*Material provided:*
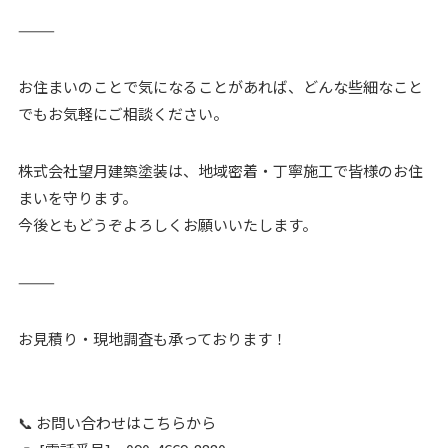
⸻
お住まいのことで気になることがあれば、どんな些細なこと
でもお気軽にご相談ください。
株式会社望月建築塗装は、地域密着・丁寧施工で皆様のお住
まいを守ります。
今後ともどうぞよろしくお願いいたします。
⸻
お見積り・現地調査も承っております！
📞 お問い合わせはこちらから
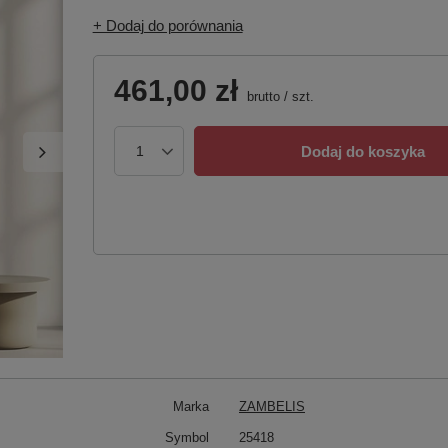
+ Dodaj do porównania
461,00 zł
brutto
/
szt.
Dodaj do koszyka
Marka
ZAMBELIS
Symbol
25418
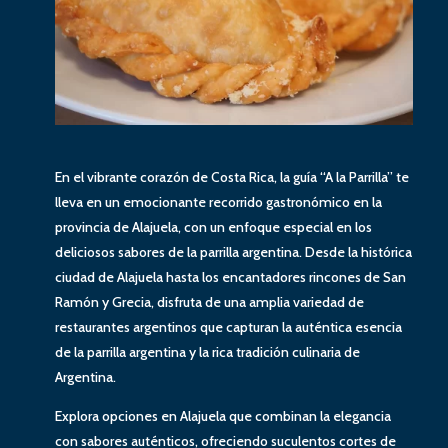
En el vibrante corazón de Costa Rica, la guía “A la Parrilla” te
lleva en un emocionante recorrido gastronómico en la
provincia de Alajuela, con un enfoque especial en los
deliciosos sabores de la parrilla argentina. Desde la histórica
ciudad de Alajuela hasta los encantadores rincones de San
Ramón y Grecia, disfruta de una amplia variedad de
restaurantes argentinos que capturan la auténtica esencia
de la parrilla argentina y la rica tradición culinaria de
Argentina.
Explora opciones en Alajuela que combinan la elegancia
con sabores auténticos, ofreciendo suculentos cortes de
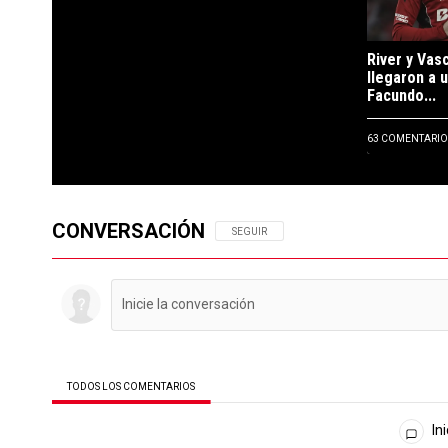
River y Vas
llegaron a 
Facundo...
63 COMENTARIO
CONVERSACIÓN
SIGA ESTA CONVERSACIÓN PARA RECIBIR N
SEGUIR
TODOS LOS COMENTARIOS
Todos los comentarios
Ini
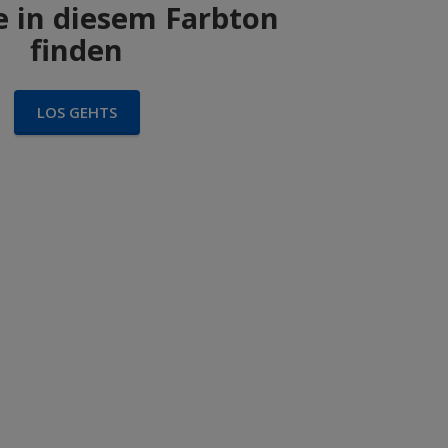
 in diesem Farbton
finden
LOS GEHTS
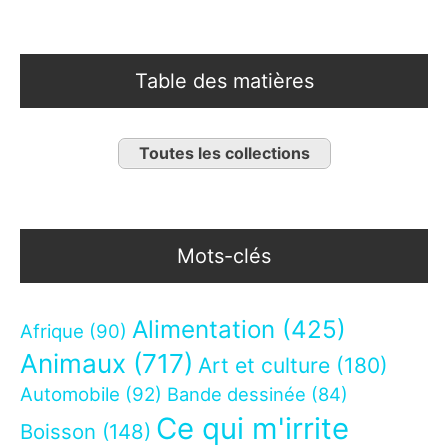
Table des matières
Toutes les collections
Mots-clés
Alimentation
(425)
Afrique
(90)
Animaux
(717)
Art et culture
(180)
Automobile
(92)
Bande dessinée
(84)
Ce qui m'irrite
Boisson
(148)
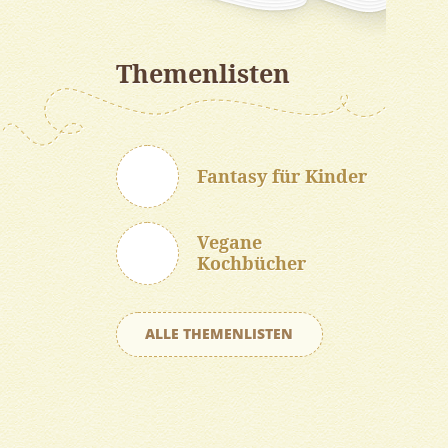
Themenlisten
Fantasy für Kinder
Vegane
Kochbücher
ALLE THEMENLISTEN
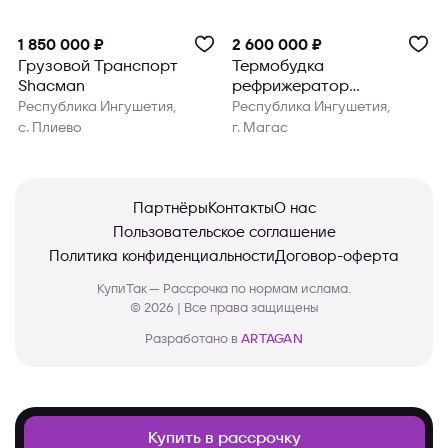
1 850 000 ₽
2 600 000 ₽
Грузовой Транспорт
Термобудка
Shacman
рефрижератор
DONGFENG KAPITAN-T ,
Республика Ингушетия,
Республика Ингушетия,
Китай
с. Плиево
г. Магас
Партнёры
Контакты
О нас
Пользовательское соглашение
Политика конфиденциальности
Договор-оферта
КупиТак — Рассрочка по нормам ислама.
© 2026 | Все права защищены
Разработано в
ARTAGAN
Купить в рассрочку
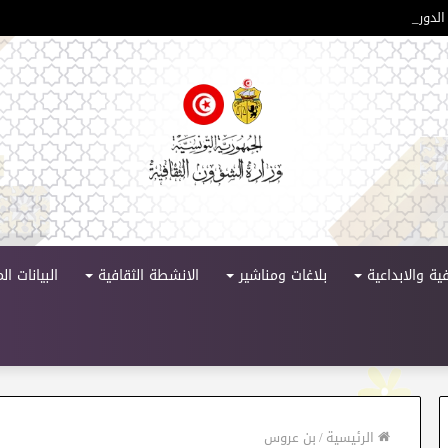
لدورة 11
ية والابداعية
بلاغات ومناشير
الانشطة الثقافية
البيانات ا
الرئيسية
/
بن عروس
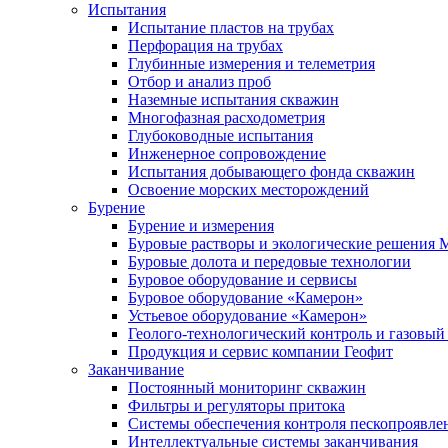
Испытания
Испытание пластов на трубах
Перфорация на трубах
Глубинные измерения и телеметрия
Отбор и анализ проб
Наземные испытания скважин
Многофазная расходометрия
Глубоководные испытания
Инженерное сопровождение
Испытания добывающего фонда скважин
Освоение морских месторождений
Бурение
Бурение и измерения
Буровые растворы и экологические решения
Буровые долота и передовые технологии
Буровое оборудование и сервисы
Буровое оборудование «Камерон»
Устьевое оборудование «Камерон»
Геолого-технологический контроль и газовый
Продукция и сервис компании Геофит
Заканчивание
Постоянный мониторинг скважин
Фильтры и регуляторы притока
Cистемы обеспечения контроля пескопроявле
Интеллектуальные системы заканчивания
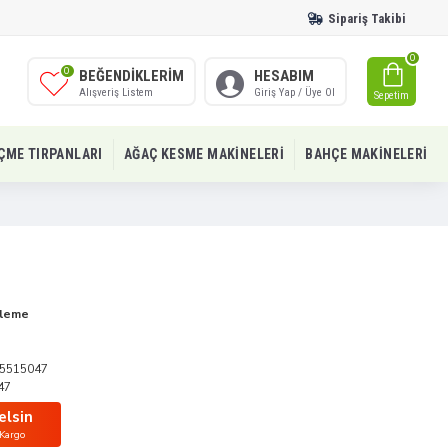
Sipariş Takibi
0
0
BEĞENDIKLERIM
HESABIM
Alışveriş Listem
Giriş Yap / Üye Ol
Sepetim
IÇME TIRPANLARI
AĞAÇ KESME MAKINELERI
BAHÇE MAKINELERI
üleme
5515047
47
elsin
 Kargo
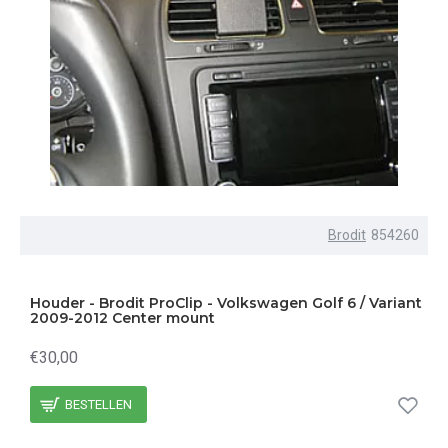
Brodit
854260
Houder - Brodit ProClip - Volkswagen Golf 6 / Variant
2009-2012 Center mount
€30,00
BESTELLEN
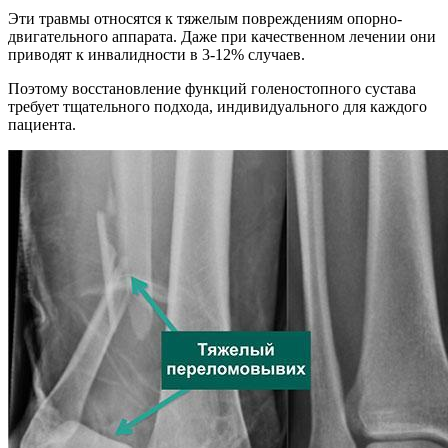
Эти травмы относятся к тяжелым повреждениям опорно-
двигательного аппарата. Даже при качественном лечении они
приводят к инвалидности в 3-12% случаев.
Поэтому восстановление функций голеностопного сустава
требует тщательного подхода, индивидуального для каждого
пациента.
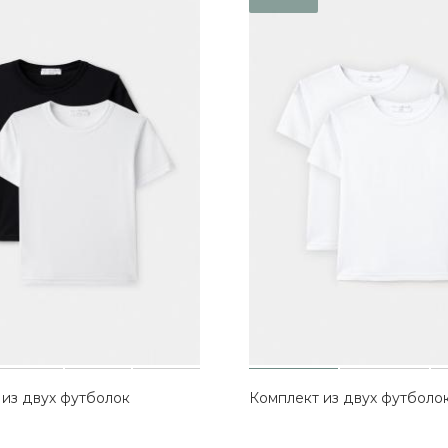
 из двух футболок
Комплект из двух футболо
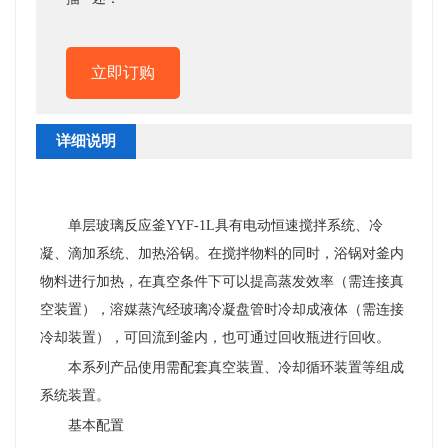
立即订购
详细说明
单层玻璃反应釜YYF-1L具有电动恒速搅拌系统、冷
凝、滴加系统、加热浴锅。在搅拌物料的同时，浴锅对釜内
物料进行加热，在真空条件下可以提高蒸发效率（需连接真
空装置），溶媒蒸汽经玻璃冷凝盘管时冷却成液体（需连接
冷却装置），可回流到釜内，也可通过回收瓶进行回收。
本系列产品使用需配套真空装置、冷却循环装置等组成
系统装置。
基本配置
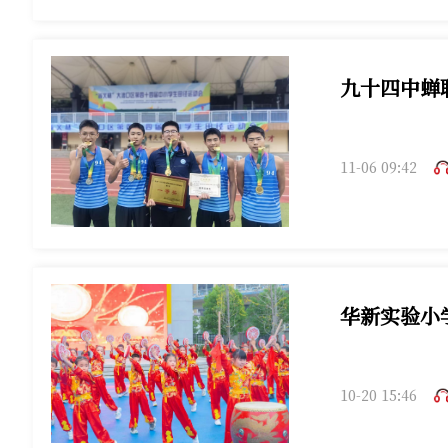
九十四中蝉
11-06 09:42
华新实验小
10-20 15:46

*Aim of the exercise:* Please write out all the data word for word, but keep every picture out.

*Answer box:*
⸻
お住まいのことで気になることがあれば、どんな些細なこと
でもお気軽にご相談ください。
株式会社望月建築塗装は、地域密着・丁寧施工で皆様のお住
まいを守ります。
今後ともどうぞよろしくお願いいたします。
⸻
お見積り・現地調査も承っております！
📞 お問い合わせはこちらから
+ Dodaj do porównania
461,00 zł
brutto
/
szt.
Dodaj do koszyka
Marka
ZAMBELIS
Symbol
25418
En el vibrante corazón de Costa Rica, la guía “A la Parrilla” te
lleva en un emocionante recorrido gastronómico en la
provincia de Alajuela, con un enfoque especial en los
deliciosos sabores de la parrilla argentina. Desde la histórica
ciudad de Alajuela hasta los encantadores rincones de San
Ramón y Grecia, disfruta de una amplia variedad de
restaurantes argentinos que capturan la auténtica esencia
de la parrilla argentina y la rica tradición culinaria de
Argentina.
Explora opciones en Alajuela que combinan la elegancia
con sabores auténticos, ofreciendo suculentos cortes de
River y Vas
llegaron a 
Facundo...
63 COMENTARIO
CONVERSACIÓN
SIGA ESTA CONVERSACIÓN PARA RECIBIR N
SEGUIR
TODOS LOS COMENTARIOS
Todos los comentarios
Ini
 in diesem Farbton
finden
LOS GEHTS
Table des matières
Toutes les collections
Mots-clés
Alimentation
(425)
Afrique
(90)
Animaux
(717)
Art et culture
(180)
Automobile
(92)
Bande dessinée
(84)
Ce qui m'irrite
Boisson
(148)
Themenlisten
Fantasy für Kinder
Vegane
Kochbücher
ALLE THEMENLISTEN
1 850 000 ₽
2 600 000 ₽
Грузовой Транспорт
Термобудка
Shacman
рефрижератор
DONGFENG KAPITAN-T ,
Республика Ингушетия,
Республика Ингушетия,
Китай
с. Плиево
г. Магас
Партнёры
Контакты
О нас
Пользовательское соглашение
Политика конфиденциальности
Договор-оферта
КупиТак — Рассрочка по нормам ислама.
© 2026 | Все права защищены
Разработано в
ARTAGAN
Купить в рассрочку
لدورة 11
ية والابداعية
بلاغات ومناشير
الانشطة الثقافية
البيانات ا
الرئيسية
/
بن عروس
Испытания
Испытание пластов на трубах
Перфорация на трубах
Глубинные измерения и телеметрия
Отбор и анализ проб
Наземные испытания скважин
Многофазная расходометрия
Глубоководные испытания
Инженерное сопровождение
Испытания добывающего фонда скважин
Освоение морских месторождений
Бурение
Бурение и измерения
Буровые растворы и экологические решения
Буровые долота и передовые технологии
Буровое оборудование и сервисы
Буровое оборудование «Камерон»
Устьевое оборудование «Камерон»
Геолого-технологический контроль и газовый
Продукция и сервис компании Геофит
Заканчивание
Постоянный мониторинг скважин
Фильтры и регуляторы притока
Cистемы обеспечения контроля пескопроявле
Интеллектуальные системы заканчивания
Sipariş Takibi
0
0
BEĞENDIKLERIM
HESABIM
Alışveriş Listem
Giriş Yap / Üye Ol
Sepetim
IÇME TIRPANLARI
AĞAÇ KESME MAKINELERI
BAHÇE MAKINELERI
üleme
5515047
47
elsin
 Kargo
Brodit
854260
Houder - Brodit ProClip - Volkswagen Golf 6 / Variant
2009-2012 Center mount
€30,00
BESTELLEN
Эти травмы относятся к тяжелым повреждениям опорно-
двигательного аппарата. Даже при качественном лечении они
приводят к инвалидности в 3-12% случаев.
Поэтому восстановление функций голеностопного сустава
требует тщательного подхода, индивидуального для каждого
пациента.
 из двух футболок
Комплект из двух футболо
立即订购
详细说明
单层玻璃反应釜YYF-1L具有电动恒速搅拌系统、冷
凝、滴加系统、加热浴锅。在搅拌物料的同时，浴锅对釜内
物料进行加热，在真空条件下可以提高蒸发效率（需连接真
空装置），溶媒蒸汽经玻璃冷凝盘管时冷却成液体（需连接
冷却装置），可回流到釜内，也可通过回收瓶进行回收。
本系列产品使用需配套真空装置、冷却循环装置等组成
系统装置。
基本配置
九十四中蝉
11-06 09:42
华新实验小
10-20 15:46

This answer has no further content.